Kavanaugh and the Federalist Society

Kavanaugh is a member of the conservative Federalist Society, the right-wing organization designed to further conservative ideals inside America’s judicial system.

The Federalist Society, of which White House counsel Don McGahn is also a member, prepared the list of its approved candidates, from which Trump selected his Supreme Court pick. Trump also used this list when he appointed Gorsuch last year.

The Federalist Society stamp of approval means that Kavanaugh has been vetted by the far-right — without a single public hearing — to guarantee that he will be opposed to abortion and other health care rights, LGBTQ rights, labor rights, voting rights, and several key issues within the conservative cause.

While Kavanaugh is likely to give evasive answers during his confirmation hearing about where he stands, the Federalist Society’s support signals to Republicans that they don’t need to be concerned about what he says under oath. He will be with them in the court.

Kavanaugh and the Mueller investigation

As Trump puts forth his second Supreme Court nomination, special counsel Robert Mueller is investigating Trump’s 2016 campaign and a number of his closest advisers for associating with Russian elements who sought to influence the outcome of the 2016 election.

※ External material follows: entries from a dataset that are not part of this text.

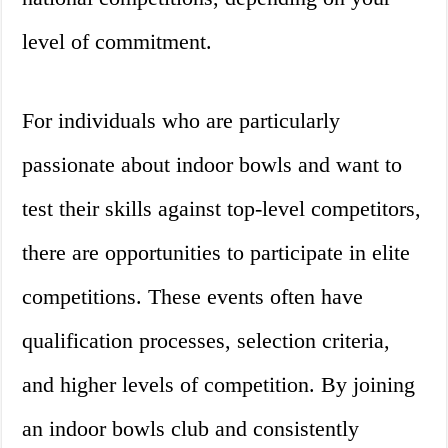
level of commitment.
For individuals who are particularly
passionate about indoor bowls and want to
test their skills against top-level competitors,
there are opportunities to participate in elite
competitions. These events often have
qualification processes, selection criteria,
and higher levels of competition. By joining
an indoor bowls club and consistently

Kavanaugh is already on record arguing for Congress to enact “a law exempting a President — while in office — from criminal prosecution and investigation, including from questioning by criminal prosecutors or defense counsel,” claiming it would be distracting and bad for the country.

He further wrote:

The indictment and trial of a sitting President, moreover, would cripple the federal government, rendering it unable to function with credibility in either the international or domestic arenas. Such an outcome would ill serve the public interest, especially in times of financial or national security crisis. Even the lesser burdens of a criminal investigation— including preparing for questioning by criminal investigators— are time-consuming and distracting. Like civil suits, criminal investigations take the President’s focus away from his or her responsibilities to the people. And a President who is concerned about an ongoing criminal investigation is almost inevitably going to do a worse job as President.

The pick highlights Trump’s concerns about the ongoing Mueller investigation — and any potential indictments and trials in his future. In choosing a nominee who thinks presidents should be exempt from prosecution while in office, Trump revealed his strategy of protecting his own personal interests first and foremost in making this selection.

Opposition to Kavanaugh nomination

Senate Democratic Leader Chuck Schumer came out in opposition to the nomination and said he “will oppose Judge Kavanaugh’s nomination with everything I have.”

The reproductive rights group NARAL opposes Kavanaugh’s nomination, calling him “a reliable vote to end Roe v. Wade, criminalize abortion, and punish women.”

Planned Parenthood called on the Senate to oppose Kavanaugh, pointing out that he has already ruled against access to abortion and birth control.

Kavanaugh’s nomination is opposed by the NAACP, who highlighted his hostility to “hard-won gains securing equal opportunity in education, employment and housing.”

Kavanaugh and Trump

In his first public statement after being officially nominated, Kavanaugh praised Trump and made the clearly false claim that Trump intensely vetted nominees for the court.

“No president has ever consulted more widely or talked to more people from more backgrounds to seek input for a Supreme Court nomination,” Kavanaugh said, despite the fact that Trump outsourced his vetting to the Federalist Society.

Kavanaugh’s gun extremism

Kavanaugh is a gun extremist who has argued that bans on semiautomatic weapons, like those used in the Parkland and Columbine massacres, are not constitutional. He even went so far as to claim bans on assault weapons are comparable to restrictions on free speech.

His extremist position pleases the NRA, who used its propaganda network NRA TV to promote commentary supporting Kavanaugh’s gun position.

Sen. Richard Blumenthal highlighted his dangerous position in remarks addressed to Parkland.

“If you care about common sense gun violence protection,” he said, “Judge Kavanaugh is your worst nightmare.”